TASK TO COMPLETE: Give back all the records below, unaltered.

►

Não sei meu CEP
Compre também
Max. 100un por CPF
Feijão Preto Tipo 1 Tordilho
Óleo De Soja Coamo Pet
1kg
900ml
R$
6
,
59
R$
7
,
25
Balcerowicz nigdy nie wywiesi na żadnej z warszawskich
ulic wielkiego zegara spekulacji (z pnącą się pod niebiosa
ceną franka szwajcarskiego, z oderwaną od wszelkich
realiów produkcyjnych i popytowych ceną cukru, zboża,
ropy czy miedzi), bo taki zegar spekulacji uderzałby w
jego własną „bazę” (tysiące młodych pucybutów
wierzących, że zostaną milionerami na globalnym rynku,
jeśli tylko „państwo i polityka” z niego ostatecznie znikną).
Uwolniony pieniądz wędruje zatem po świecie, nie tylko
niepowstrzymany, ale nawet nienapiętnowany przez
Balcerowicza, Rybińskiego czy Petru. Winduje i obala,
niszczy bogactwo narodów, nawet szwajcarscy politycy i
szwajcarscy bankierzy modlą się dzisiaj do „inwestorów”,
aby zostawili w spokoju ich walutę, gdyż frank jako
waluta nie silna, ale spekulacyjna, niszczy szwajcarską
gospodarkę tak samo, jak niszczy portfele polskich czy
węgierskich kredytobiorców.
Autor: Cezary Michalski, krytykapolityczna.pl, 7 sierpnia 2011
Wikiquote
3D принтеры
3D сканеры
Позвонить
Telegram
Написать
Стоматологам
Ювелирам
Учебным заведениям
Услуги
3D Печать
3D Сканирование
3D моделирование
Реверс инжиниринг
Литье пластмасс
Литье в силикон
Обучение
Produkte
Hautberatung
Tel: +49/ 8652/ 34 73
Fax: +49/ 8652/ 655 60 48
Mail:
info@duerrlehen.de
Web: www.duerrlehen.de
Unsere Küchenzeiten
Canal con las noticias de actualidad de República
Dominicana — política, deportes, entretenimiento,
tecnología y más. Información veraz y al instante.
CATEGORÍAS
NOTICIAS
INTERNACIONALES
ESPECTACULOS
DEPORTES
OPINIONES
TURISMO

◄

TASK SOLUTION:
Não sei meu CEP
Compre também
Max. 100un por CPF
Feijão Preto Tipo 1 Tordilho
Óleo De Soja Coamo Pet
1kg
900ml
R$
6
,
59
R$
7
,
25
Balcerowicz nigdy nie wywiesi na żadnej z warszawskich
ulic wielkiego zegara spekulacji (z pnącą się pod niebiosa
ceną franka szwajcarskiego, z oderwaną od wszelkich
realiów produkcyjnych i popytowych ceną cukru, zboża,
ropy czy miedzi), bo taki zegar spekulacji uderzałby w
jego własną „bazę” (tysiące młodych pucybutów
wierzących, że zostaną milionerami na globalnym rynku,
jeśli tylko „państwo i polityka” z niego ostatecznie znikną).
Uwolniony pieniądz wędruje zatem po świecie, nie tylko
niepowstrzymany, ale nawet nienapiętnowany przez
Balcerowicza, Rybińskiego czy Petru. Winduje i obala,
niszczy bogactwo narodów, nawet szwajcarscy politycy i
szwajcarscy bankierzy modlą się dzisiaj do „inwestorów”,
aby zostawili w spokoju ich walutę, gdyż frank jako
waluta nie silna, ale spekulacyjna, niszczy szwajcarską
gospodarkę tak samo, jak niszczy portfele polskich czy
węgierskich kredytobiorców.
Autor: Cezary Michalski, krytykapolityczna.pl, 7 sierpnia 2011
Wikiquote
3D принтеры
3D сканеры
Позвонить
Telegram
Написать
Стоматологам
Ювелирам
Учебным заведениям
Услуги
3D Печать
3D Сканирование
3D моделирование
Реверс инжиниринг
Литье пластмасс
Литье в силикон
Обучение
Produkte
Hautberatung
Tel: +49/ 8652/ 34 73
Fax: +49/ 8652/ 655 60 48
Mail:
info@duerrlehen.de
Web: www.duerrlehen.de
Unsere Küchenzeiten
Canal con las noticias de actualidad de República
Dominicana — política, deportes, entretenimiento,
tecnología y más. Información veraz y al instante.
CATEGORÍAS
NOTICIAS
INTERNACIONALES
ESPECTACULOS
DEPORTES
OPINIONES
TURISMO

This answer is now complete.